Reports identified the body as Salvatore Montagna, although police wouldn't immediately confirm or deny the identity.
The FBI once called him the acting boss of the Bonanno crime family -- prompting one of New York's tabloids to call him the "Bambino Boss" because of his rise to power in his mid-30s.
Nicknamed "Sal The Iron Worker," he owned and operated a successful steel business in the U.S.
Montagna's death is the latest in a series of Mafia-related killings and disappearances over the last two years. He was considered a contender to take over the decimated Rizzuto family.
A provincial police spokesman said Thursday that a private citizen called after seeing a body along the shores of the L'Assomption River. The same person also reported that he heard gunshots, but Sgt. Benoit Richard said he couldn't confirm how the victim died.

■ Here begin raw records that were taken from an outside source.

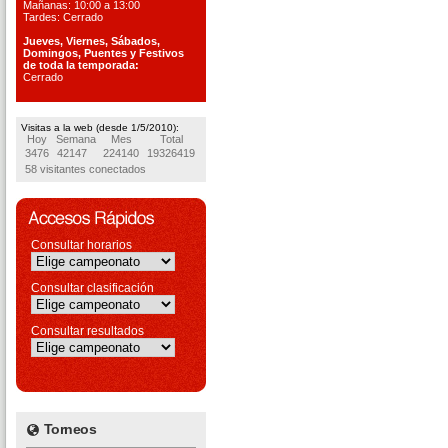
Mañanas: 10:00 a 13:00
Tardes: Cerrado
Jueves, Viernes, S
ábados,
Domingos, Puentes
y Festivos
de toda la temporada:
Cerrado
Visitas a la web (desde 1/5/2010):
Hoy
Semana
Mes
Total
3476
42147
224140
19326419
58 visitantes conectados
Consultar horarios
Consultar clasificación
Consultar resultados
Torneos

"When (police) arrived, they saw a man lying near the river, they took him out of the water and started doing CPR with the help of the emergency personnel," Richard said.
Richard said police will await the results of an autopsy, scheduled for Friday, to determine the cause of death.
Montagna was born in Montreal but raised in Sicily and, although he moved to the United States at 15, he never obtained U.S. citizenship.
The married father of three was deported to Canada from the United States in 2009 because of a conviction for refusing to testify before a grand jury on illegal gambling.
He pled guilty to the minor charge, but it made him ineligible to stay in the U.S. Montagna had no criminal record in Canada and re-entered without trouble.
His arrival in Montreal occurred just months before members of the Rizzuto family began being killed.
The FBI had called Montagna the acting boss of the Bonanno crime family, an allegation his lawyer denied.
The Bonanno crime family is one of the five largest Mafia families in New York -- one of the notorious criminal gangs that formed the original Commission, along with Al Capone and Lucky Luciano.
There had been speculation that Montagna had been part of the new Mafia leadership in Montreal and was trying to reorganize the leaderless group.
His death comes just two months after another man with Mafia ties, Raynald Desjardins, narrowly escaped death in a shooting in a suburb north of Montreal. Desjardins had close ties to Vito Rizzuto, the reputed head of the Montreal Mafia who is currently imprisoned in the United States.
A rash of killings and disappearances in late 2009 and early 2010 decimated the operation and have robbed him of many of his closest family members. Rizzuto's father and son were gunned down, as were other friends, while his brother-in-law simply vanished.
Montagna became the latest name on the list.